May 25 came again: the story of a former missing person (part I)


Dr. Naseem Baloch is a France-based Baloch nationalist activist, affiliated with the Baloch National Movement (BNM). He was abducted twice by the Pakistan military during his activism in Balochistan. Years later, he wrote his painful memories of torture cells. Sajid Hussain has translated them from Balochi.

Nauman Avenue Apartments, Gulistan e Jauhar, Karachi. The door-bell rang at around 3am on March 25, 2005. I woke up, opened the door and saw around 20 people in police and paramilitary uniforms while some were wearing civilian clothes.
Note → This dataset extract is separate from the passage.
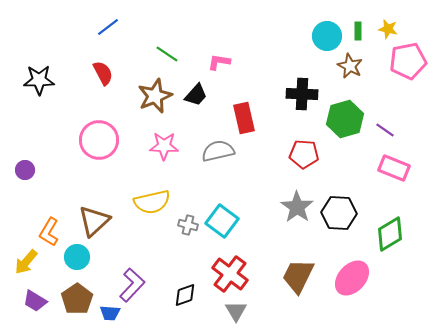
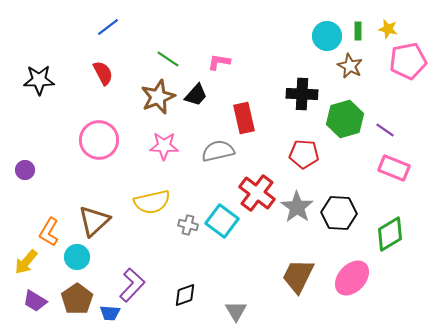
green line at (167, 54): moved 1 px right, 5 px down
brown star at (155, 96): moved 3 px right, 1 px down
red cross at (230, 274): moved 27 px right, 81 px up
“What’s happening, sir,” I asked. In response, someone hit me with the butt of his AK-47 — once on my head and once on my neck, making me collapse on the ground. They handcuffed my hands on my back. I was blindfolded. Only my ears were suggesting that my other friends were also being beaten and handcuffed.

We were thrown into a vehicle, blindfolded and barefoot.

They didn’t let us sleep for three nights. We were hanging, hands tied upwards. It was a huge hall with black and white tiles. A giant search light was on my eyes. A soldier was on the duty of beating me every once in a while so that I wouldn’t fall asleep. He was good at his work. He had a leather-strip, which he used with both his hands on every part of my body. When it hit my body, it would stick there, followed by streams of blood. Hands had been tied upside in such a way that if I tried to keep my feet on the ground, my wrists would feel the pressure and blood would start oozing out. My head had been covered with a plastic bag which made it difficult to breathe. The knee, wrist and back joints had been burnt with cigarette butts.

Dr. Naseem Baloch

Dr. Naseem Baloch

These were the happenings of the first few days. Later, I was shifted to a tiny room where I could only stretch my legs. The searing heat of Karachi, mosquitoes, a suffocating small cell, eyes shut with a black piece of cloth and feet chained. Sleeping was not an option in anyway, but an officer would visit at any time of night. If he found one sleeping, there was a punishment – electric current on thighs.

The first three days were meant for sleep deprivation and instilling fear. Then began the investigation. Sleep deprivation and fear make you talk.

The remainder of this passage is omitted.